Frimet and Arnold Roth, whose daughter was killed over 10 years ago at the hands of one of the released terrorists, called the prisoner trade a “colossal failure” on the part of the Israeli government. “I’m happy to hear that Gilad Shalit is alive and well,” Frimet Roth told the Israeli news site Haaretz.com. “That’s a great relief and happy news. But it’s accompanied by other feelings, the difficult ones. There is sorrow, anger; we’re having a hard time understanding and digesting it. There is also fear. I’m very scared.”
Similarly, Haim Karisi, whose daughter’s killer was another of the terrorists released, told Ynetnews.com, “What they did to us is like a slap in the face…. Everyone is happy and dancing in our blood, and with all due respect to Gilad’s smiling mother, there are hundreds of parents whose heart is bleeding today.”
Before the swap was put into motion, Israeli Cabinet minister Uzi Landau, who voted against the trade, warned that the deal would give an “immense incentive” to terrorists “to kill Israelis and to carry out further abductions. This deal will be a huge victory for terror. It will be a blow to Israel’s security and deterrent capability.”
Nonetheless, Netanyahu expressed his belief that “we have reached the best deal we could have at this time, when storms are sweeping the Middle East. I do not know if in the near future we would have been able to reach a better deal or any deal at all. It is very possible that this window of opportunity, that opened because of the circumstances, would close indefinitely and we would never have been able to bring Gilad home at all.”

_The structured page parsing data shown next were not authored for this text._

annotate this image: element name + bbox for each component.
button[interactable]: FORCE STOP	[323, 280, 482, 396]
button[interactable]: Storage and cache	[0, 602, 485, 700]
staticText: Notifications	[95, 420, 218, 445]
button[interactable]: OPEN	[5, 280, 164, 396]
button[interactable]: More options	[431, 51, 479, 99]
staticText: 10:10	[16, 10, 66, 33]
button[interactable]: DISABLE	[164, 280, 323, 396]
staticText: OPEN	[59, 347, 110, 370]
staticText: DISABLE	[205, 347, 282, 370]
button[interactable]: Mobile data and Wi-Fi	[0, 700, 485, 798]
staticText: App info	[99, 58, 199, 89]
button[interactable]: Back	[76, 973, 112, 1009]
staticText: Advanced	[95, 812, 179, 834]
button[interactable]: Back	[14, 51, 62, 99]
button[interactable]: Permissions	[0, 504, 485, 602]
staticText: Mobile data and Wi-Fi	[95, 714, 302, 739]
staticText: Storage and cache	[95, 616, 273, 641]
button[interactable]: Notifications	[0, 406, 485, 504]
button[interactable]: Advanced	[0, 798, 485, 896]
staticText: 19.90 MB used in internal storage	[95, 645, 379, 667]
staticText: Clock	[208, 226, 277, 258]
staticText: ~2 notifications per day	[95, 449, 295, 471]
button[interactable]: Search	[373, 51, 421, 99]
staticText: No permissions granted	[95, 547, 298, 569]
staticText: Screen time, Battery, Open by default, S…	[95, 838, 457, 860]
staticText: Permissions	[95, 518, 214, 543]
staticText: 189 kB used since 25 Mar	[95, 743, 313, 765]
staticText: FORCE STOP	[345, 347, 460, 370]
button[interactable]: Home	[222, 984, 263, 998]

While it is difficult for the average American to comprehend a deal that freed one solitary soldier while putting several hundred avowed terrorists back into commission, Elliot Abrams (a member of the Council on Foreign Relations), writing in the neoconservative Weekly Standard, explained that Israeli citizens think differently about their military personnel than do Americans. Unlike the United States, Israel “has a conscript army consisting of young people like Gilad Shalit, and military service is nearly universal,” he wrote. “For the great majority of Israelis, then, the soldiers are their children — or at least their neighbors’ or cousins’ children — and they must be brought home.”
He noted also that the policy that led to the ransom of Shalit “has deep roots in Jewish history: The ransoming of captives has been practiced by Jews for many centuries and has been regarded as a greater obligation than charity for the poor.”
Conservative constitutional attorney Jay Sekulow, president of the American Center for Law and Justice, recalled that when Netanyahu sought approval from his cabinet for the trade, he said: “Our sages teach that those who save one Jewish life, it’s as if they have saved an entire world.”
Sekulow wrote that such was the mindset that inspired Israel to cut a deal that could well make life difficult for its citizens. “That Israel would make such a seemingly lopsided trade, which will likely set back its security achievements, should tell the world something about its national fabric,” wrote Sekulow.
Noting that Israel “is a nation whose tenuous existence is constantly clouded by the threat of war and whose survival depends on the willingness to fight,” Sekulow wrote that in making such a large sacrifice for one of its sons, “Israel reaffirmed its deepest values — and not just to the rest of the world, but to its own people and other Jews around the world. They are the values of life over death, peace over the sword, and freedom over totalitarianism.”